If the other object is one of your objects, then your label and the other object can cooperate while you have the mouse captured using synthetic events. For example, in your mouse move handler, you can check Mouse.DirectlyOver
to see if it is the other object and if so, do a little bookkeeping and then call RaiseEvent
with either MouseEnter
or MouseLeave
on the other object. If you have a bunch of these objects then you just have more bookkeeping to do.
Edit:
The above refers to Mouse.DirectlyOver
which specifically does not work when the mouse is captured.

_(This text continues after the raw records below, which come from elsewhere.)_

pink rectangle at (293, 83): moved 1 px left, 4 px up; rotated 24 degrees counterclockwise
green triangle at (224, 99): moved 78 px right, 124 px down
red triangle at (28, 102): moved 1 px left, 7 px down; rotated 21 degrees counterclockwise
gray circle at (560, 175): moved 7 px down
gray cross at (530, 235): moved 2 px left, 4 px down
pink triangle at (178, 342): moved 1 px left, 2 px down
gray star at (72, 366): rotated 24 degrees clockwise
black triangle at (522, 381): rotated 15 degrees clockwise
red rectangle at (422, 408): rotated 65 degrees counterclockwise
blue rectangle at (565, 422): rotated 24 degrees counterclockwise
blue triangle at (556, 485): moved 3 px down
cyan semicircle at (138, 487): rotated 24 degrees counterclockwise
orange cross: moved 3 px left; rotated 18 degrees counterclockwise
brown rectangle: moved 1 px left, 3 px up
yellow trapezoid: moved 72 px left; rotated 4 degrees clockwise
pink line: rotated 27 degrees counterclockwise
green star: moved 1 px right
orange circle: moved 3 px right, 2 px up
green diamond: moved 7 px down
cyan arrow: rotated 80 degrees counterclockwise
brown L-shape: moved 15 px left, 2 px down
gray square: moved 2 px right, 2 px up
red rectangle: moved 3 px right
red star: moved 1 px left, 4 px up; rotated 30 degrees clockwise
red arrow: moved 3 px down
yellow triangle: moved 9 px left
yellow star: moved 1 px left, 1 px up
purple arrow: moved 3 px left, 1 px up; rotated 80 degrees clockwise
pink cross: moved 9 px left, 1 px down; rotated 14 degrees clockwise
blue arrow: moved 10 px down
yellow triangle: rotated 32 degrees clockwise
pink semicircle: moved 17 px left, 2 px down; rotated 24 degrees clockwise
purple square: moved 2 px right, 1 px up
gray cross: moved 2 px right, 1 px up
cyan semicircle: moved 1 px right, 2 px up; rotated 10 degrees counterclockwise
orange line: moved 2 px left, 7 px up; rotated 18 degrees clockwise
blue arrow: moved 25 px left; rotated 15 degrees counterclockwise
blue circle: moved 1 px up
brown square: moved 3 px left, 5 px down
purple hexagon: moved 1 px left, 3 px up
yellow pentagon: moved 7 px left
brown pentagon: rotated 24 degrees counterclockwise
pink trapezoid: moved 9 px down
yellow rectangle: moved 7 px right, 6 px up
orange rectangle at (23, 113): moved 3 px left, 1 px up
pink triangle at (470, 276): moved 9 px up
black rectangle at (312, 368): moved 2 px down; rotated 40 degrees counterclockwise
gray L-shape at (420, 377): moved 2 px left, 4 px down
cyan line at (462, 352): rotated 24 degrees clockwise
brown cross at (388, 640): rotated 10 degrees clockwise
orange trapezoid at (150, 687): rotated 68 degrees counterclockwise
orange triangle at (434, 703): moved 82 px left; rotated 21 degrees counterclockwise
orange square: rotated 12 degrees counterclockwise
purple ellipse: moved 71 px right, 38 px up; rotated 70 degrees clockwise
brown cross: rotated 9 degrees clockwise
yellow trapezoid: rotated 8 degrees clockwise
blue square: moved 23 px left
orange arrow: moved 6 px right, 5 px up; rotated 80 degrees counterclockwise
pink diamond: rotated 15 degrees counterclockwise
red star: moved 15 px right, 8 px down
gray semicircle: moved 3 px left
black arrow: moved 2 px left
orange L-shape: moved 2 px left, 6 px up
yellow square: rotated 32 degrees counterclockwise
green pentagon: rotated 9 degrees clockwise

To make the above more concrete and to fix that error, here is a complete working example.
Here is the markup showing a canvas, a rectangle with mouse capture handling, and an ellipse with enter/leave handling:
<Grid>
<Canvas>
<Rectangle Canvas.Left="0" Canvas.Top="0"
Fill="Red" Width="100" Height="100"
MouseLeftButtonDown="Rectangle_MouseLeftButtonDown"
MouseMove="Rectangle_MouseMove"
MouseLeftButtonUp="Rectangle_MouseLeftButtonUp"/>
<Ellipse Canvas.Left="0" Canvas.Top="100"
Fill="Green" Width="100" Height="100"
MouseEnter="Ellipse_MouseEnter"
MouseLeave="Ellipse_MouseLeave">
<Ellipse.RenderTransform>
<ScaleTransform/>
</Ellipse.RenderTransform>
</Ellipse>
</Canvas>
</Grid>
and here are the event handlers that demonstrate how to generate synthetic enter/leave events (but only for the ellipse) while the mouse is captured:
private void Rectangle_MouseLeftButtonDown(object sender, MouseButtonEventArgs e)
{
var capturer = sender as FrameworkElement;
capturer.CaptureMouse();
}
bool over = false;
UIElement element;
private void Rectangle_MouseMove(object sender, MouseEventArgs e)
{
if (e.LeftButton != MouseButtonState.Pressed) return;
var capturer = sender as FrameworkElement;
var hit = VisualTreeHelper.HitTest(this, e.GetPosition(this));
if (hit == null) return;
var thisElement = hit.VisualHit as Ellipse;
var nowOver = thisElement != null;
if (nowOver) element = thisElement;
var args = new MouseEventArgs(Mouse.PrimaryDevice, 0);
if (!over && nowOver) { args.RoutedEvent = UIElement.MouseEnterEvent; element.RaiseEvent(args); }
if (over && !nowOver) { args.RoutedEvent = UIElement.MouseLeaveEvent; element.RaiseEvent(args); }
over = nowOver;
}
private void Rectangle_MouseLeftButtonUp(object sender, MouseButtonEventArgs e)
{
var capturer = sender as FrameworkElement;
capturer.ReleaseMouseCapture();
}
private void Ellipse_MouseEnter(object sender, MouseEventArgs e)
{
Debug.WriteLine("MouseEnter");
}
private void Ellipse_MouseLeave(object sender, MouseEventArgs e)
{
Debug.WriteLine("MouseLeave");
}
If you run the demo under the debugger you'lll see that the enter/leave handlers are called whether the mouse is captured or not.